= David Cavanagh =

Irish writer

David Cavanagh was an Irish writer and music journalist who was the editor of Select magazine in the 1990s. He books include My Magpie Eyes Are Hungry for the Prize (2000), which detailed the rise and fall of Creation Records, and Good Night and Good Riddance: How Thirty-Five Years of John Peel Helped to Shape Modern Life, about John Peel.

Cavanagh was born in Dublin and grew up in Northern Ireland. During his career, he wrote for Sounds, Select, Q, Uncut and Mojo.

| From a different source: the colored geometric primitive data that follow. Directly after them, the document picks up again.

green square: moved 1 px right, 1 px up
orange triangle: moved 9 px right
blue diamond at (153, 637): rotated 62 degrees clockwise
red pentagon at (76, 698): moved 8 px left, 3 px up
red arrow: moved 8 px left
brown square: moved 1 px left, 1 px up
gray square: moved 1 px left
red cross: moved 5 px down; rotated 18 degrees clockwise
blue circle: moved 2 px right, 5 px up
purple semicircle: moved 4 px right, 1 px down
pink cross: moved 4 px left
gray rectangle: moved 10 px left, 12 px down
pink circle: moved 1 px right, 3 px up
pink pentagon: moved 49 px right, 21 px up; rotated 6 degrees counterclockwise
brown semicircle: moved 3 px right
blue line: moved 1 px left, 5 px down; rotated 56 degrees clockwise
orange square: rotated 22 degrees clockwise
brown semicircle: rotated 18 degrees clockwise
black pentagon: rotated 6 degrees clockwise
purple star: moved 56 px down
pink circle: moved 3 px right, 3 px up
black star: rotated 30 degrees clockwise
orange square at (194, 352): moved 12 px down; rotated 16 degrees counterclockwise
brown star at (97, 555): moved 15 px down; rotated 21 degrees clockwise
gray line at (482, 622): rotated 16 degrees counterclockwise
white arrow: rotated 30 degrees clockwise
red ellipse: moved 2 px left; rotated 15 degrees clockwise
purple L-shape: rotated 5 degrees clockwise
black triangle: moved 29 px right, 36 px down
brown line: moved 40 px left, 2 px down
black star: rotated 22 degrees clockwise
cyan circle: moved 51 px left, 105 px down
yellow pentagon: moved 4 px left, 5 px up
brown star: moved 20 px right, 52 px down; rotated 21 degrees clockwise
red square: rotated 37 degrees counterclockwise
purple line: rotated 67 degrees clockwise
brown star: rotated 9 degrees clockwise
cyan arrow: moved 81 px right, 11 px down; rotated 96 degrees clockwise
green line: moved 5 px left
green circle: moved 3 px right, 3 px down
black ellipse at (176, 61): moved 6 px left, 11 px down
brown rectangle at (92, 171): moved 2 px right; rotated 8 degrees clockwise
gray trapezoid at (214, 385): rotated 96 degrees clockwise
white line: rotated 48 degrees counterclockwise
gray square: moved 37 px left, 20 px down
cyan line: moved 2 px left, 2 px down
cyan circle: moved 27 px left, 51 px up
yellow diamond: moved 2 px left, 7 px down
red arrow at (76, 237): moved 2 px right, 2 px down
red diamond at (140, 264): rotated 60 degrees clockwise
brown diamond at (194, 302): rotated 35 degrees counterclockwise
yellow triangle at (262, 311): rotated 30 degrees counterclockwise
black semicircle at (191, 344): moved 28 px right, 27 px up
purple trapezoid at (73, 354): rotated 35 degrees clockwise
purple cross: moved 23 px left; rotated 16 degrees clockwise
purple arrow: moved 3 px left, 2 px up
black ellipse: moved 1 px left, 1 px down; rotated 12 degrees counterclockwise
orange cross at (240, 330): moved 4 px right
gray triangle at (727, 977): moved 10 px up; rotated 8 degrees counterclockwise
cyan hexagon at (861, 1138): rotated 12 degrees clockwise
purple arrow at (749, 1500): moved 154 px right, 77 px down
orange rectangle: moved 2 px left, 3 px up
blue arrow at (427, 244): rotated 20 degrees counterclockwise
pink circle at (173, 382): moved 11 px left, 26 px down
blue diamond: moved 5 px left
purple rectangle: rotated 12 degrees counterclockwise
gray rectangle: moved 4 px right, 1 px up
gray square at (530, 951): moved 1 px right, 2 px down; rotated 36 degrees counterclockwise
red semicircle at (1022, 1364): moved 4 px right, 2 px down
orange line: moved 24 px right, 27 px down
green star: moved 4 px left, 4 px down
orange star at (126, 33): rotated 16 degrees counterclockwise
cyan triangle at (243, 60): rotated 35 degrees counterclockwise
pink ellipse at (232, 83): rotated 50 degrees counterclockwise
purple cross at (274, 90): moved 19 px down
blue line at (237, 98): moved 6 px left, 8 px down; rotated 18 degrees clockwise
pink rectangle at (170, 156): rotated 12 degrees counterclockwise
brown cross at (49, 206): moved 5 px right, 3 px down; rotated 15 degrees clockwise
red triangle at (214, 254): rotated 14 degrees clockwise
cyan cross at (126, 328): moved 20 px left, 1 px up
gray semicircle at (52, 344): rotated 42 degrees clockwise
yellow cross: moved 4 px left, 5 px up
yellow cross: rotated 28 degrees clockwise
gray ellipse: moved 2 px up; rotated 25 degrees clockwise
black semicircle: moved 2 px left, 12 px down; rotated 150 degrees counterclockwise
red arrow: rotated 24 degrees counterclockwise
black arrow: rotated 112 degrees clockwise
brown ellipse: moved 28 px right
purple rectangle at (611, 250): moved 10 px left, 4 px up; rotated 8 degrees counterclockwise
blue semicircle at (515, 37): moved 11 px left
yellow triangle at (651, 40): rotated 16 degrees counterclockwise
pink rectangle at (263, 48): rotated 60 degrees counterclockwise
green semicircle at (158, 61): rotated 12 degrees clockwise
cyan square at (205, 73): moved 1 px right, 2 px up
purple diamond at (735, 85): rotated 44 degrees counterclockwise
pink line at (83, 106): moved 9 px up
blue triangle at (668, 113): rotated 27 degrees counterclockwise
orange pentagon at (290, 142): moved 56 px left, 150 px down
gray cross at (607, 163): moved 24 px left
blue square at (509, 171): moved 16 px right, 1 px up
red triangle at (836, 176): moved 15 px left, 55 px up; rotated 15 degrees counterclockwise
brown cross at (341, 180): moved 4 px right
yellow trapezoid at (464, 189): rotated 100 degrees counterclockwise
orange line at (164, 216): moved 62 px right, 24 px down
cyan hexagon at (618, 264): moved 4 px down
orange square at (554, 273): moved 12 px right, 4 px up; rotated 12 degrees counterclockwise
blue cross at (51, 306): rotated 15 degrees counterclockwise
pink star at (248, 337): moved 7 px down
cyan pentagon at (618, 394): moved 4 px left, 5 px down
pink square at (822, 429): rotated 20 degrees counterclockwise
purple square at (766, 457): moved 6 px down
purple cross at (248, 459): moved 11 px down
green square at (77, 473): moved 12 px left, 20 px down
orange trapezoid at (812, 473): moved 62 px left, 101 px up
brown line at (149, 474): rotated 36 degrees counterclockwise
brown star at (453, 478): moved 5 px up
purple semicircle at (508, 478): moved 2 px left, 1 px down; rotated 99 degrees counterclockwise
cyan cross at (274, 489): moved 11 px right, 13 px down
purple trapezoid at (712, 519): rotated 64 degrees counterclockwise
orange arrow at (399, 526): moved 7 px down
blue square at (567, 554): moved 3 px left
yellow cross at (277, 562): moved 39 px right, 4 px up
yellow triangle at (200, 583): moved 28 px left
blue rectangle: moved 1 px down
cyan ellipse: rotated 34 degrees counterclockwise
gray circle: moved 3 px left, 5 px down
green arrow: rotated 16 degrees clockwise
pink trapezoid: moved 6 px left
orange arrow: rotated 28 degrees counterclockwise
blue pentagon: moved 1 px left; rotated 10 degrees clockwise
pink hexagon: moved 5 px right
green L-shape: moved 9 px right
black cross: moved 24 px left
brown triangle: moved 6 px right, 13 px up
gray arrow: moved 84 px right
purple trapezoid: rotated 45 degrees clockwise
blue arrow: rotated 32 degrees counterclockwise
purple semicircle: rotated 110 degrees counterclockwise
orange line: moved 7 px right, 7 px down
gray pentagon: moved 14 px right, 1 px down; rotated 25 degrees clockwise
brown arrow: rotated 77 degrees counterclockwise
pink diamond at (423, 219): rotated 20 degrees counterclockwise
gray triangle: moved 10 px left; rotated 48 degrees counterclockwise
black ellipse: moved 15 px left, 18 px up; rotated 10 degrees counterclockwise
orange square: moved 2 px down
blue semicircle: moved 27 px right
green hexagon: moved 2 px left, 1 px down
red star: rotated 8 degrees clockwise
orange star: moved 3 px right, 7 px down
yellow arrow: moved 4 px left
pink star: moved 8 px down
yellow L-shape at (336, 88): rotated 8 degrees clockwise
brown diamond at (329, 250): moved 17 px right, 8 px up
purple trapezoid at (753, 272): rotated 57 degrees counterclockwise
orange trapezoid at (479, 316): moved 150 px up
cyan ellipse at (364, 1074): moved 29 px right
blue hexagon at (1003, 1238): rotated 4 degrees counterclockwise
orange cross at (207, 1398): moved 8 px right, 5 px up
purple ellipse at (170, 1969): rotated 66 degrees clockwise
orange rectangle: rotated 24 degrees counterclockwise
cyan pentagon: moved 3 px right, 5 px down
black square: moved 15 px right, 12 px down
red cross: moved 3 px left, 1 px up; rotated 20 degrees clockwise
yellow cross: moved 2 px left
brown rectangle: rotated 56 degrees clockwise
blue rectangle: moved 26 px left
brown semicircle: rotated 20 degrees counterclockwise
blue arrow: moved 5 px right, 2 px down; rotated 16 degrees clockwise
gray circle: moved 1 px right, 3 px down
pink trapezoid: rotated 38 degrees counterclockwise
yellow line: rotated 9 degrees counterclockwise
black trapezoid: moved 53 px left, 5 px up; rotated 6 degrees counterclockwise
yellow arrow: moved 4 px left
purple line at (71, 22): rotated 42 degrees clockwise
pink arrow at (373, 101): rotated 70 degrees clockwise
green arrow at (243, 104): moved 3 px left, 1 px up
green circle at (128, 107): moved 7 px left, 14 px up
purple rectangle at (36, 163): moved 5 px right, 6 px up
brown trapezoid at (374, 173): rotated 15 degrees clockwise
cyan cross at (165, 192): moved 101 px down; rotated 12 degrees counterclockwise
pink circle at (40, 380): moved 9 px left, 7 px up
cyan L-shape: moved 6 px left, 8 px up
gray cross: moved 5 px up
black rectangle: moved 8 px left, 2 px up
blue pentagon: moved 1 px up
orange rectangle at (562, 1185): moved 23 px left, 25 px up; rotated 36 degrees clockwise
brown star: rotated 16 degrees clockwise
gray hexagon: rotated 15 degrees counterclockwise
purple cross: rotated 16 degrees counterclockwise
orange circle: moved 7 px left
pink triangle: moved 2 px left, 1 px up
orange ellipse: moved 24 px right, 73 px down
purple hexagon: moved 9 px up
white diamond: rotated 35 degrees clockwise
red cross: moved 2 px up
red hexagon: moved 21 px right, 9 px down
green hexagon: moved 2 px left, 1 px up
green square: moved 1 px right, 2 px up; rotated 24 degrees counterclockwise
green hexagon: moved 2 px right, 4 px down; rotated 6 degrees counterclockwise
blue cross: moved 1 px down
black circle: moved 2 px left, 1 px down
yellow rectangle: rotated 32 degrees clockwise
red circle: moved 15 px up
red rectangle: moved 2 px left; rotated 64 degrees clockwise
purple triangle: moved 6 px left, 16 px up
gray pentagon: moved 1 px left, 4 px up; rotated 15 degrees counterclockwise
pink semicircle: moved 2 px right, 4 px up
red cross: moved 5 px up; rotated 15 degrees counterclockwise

He died by suicide in Luton in December 2018, aged 54.

==Books by Cavanagh==
- The World's Greatest Rock 'n' Roll Scandals. Bounty, 1989. ISBN 978-1851528691.
- Love Is the Drug. Penguin, 1994. Edited by John Aizlewood. ISBN 978-0-1402-4199-0.
- The Creation Records Story: My Magpie Eyes are Hungry for the Prize. Virgin, 2001. ISBN 978-0-7535-0645-5.
- Music for Boys. Fourth Estate, 2003. ISBN 978-0-0071-487-21.
- 1000 Songs to Change Your Life. Time Out, 2008. Edited by Will Fulford-Jones and John Lewis. ISBN 978-1-8467-0082-8.
- Good Night and Good Riddance: How Thirty-Five Years of John Peel Helped to Shape Modern Life. Faber & Faber, 2015. ISBN 978-0-5713-0247-5.